# 3116 Cat diesel... good/bad??



## Team_Yamaha (Nov 30, 2002)

I am looking at a 94 GMC C8500 tandom axle truck 58,000 GVWR, 14,000 front/40,000 rears with leafs all around. It has a 14' dump with 42" sides (13 yd) and a 3116 Cat (not sure if 250 or 275 hp) mated to a 13 spd. Only has 78,000 miles on it!!!!  I have never had a Cat diesel in any of my equipment before, is this a good motor?? Any known problems? Also with this motor have enough power for the truck, since right now I have a 91 International 33,000 lbs GVWR with a DT360 (180 hp) and a 6+1 tranny with a 6 yd dump.

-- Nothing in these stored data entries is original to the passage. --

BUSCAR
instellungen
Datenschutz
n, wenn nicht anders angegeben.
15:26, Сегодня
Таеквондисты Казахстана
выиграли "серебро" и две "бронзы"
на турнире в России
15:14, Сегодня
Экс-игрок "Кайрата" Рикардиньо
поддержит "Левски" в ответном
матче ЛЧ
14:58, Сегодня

Great truck just gutless as hell when loaded to GVW. Any thoughts would be great!! Thanks


----------



## snowflake (Jan 16, 2003)

good motor but goin to have same problem with that one as you got with your farmall low on power


----------



## hyperpack (Oct 24, 2002)

*Cold Cat*

I have a friend who has a few of these in school buses, They are a good engine good mileage good power for a bus, But are hard to warmup in cold weather, They smoke and won't pull till they are really hot.
It might be a little weak for a truck that heavy unless you like to shift.
Hyperpack


----------